A Word for JoePa

Posted: January 24, 2012 in NCAA
Tags: , , ,

We’ll never see the likes of Joe Paterno again. He spent 61 years coaching at the same school, the last 46 as head coach. In a profession where 10 years is a good run and 20 years is a career, 61 years – or 46 – is so far off the charts that we truly can’t comprehend it.

That he won 409 games – more than 9 a season —  is remarkable but not as remarkable as his influence on the 1,000 young men he mentored and the millions of lives he impact.

All of his accomplishments, of course, make the end of his career all the sadder. I’m in no way excusing him for his horrible lack of judgment during his last 10 years when he did little or nothing about the possibility of boys being sexually abused. His failure is a mistake that cannot – should not – be erased, but it doesn’t mean his accomplishments were in vain.

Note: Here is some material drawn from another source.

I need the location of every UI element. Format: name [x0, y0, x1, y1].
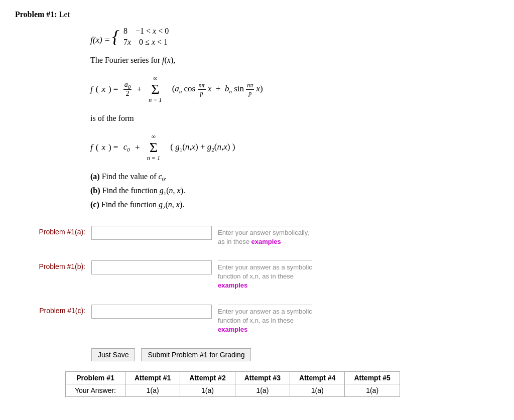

In the end, the world was a better place because of Joe Paterno.

  1. Terri says:

    Why isn’t anyone saying anything about the ex Raiders QB who actually witnessed that act…who should’ve knocked the $#!+ out of sandusky and called the police! That was no teen student he was a grown man, a college graduate who could and should have stopped sandusky! He’s no hero he’s a sorry excuse for a human being! Paterno saw nothing and reported what he was told and the superiors covered it up then fired him…they are just as guilty as the so-called whistle blower. Shame on all of you who continue to blame Joe Paterno and not the actual witness and the School’s superiors 😦

  2. Jim - PSU Alumni says:

    Terri, I agree with what you are saying about Mcqueary, but not sure if he was a Raiders QB. He was a 25 year old man. But to add to your comment, I received this yesterday from a Pennsylvania Police Officer:
    I’d like to set something straight for those (even Joepa’s supporters) who are writing and saying Joepa made an error in judgment or failed in his leadership by not calling the police or “following up” on what McQueary told him. He did not make an error or fail to follow up. He did what every other teacher and/or sch…ool employee does in Pennsylvania every day. When they learn of such an allegation (usually directly from a student victim), they report it to the guidance office and/or principle, who then reports it to Children & Youth Services, who then notifies police. This is without exception and is and has been accepted protocol in PA for years. It is not the responsibility of the teacher to follow up because he/she expects the administration officials to properly report it. Additionally, the police will not share details of the investigation with the teacher, outside of possibly interviewing him/her. Believe me, we (police) don’t want people doing their own investigation or follow-up. How do I know this? I investigate and prosecute these crimes every day and have done so for 17 years. I’m tired of hearing that Joepa made a mistake by not contacting police. Not only did he follow the law in PA, he followed normal protocol which is in place for a reason. If Joe made a mistake and deserved to be fired, then we should be firing hundreds of teachers every year. Joe did NOT make a mistake and those who say he did have no idea what they are talking about. I hope Freeh and his people look into child abuse reporting protocol in PA so Joepa’s actions can be placed in the proper perspective. I’m sorry this is so long, but it needed to be made clear to those unfamiliar with these investigations, which I imagine is most people.

    • Randy says:

      It’s clear that Joe had a larger moral responsibilty to follow up on the reported sexual assult on children perpetrated by one of his long time assistants on campus.
      Joe knew it, the police know it, the Board of Trustees knows it and so do most alumni.